**What you need to do:** Which lines of the entries contain the string "Medical"? Please find them and copy them.

**Extracted material:**
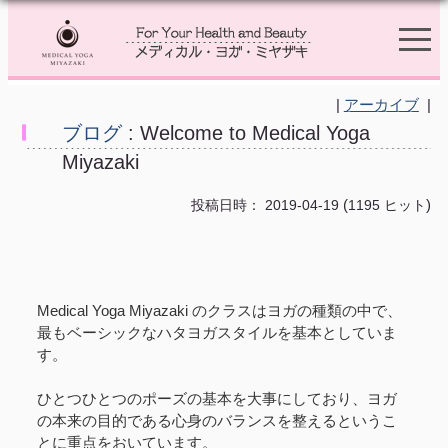
|
アーカイブ
|
ブログ
: Welcome to Medical Yoga
Miyazaki
(
)
投稿日時： 2019-04-19
1195 ヒット
Medical Yoga Miyazaki のクラスはヨガの種類の中で、
最もベーシックなハタヨガスタイルを基本としていま
す。
ひとつひとつのポーズの基本を大事にしており、ヨガ
の本来の目的である心身のバランスを整えるというこ
とに重点をおいています。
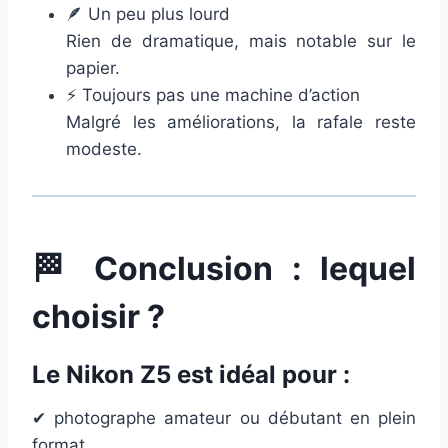
🪶 Un peu plus lourd
Rien de dramatique, mais notable sur le
papier.
⚡ Toujours pas une machine d’action
Malgré les améliorations, la rafale reste
modeste.
🏁 Conclusion : lequel
choisir ?
Le
Nikon Z5
est idéal pour :
✔ photographe amateur ou débutant en plein
format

**Task solution:**
: Welcome to Medical Yoga
Medical Yoga Miyazaki のクラスはヨガの種類の中で、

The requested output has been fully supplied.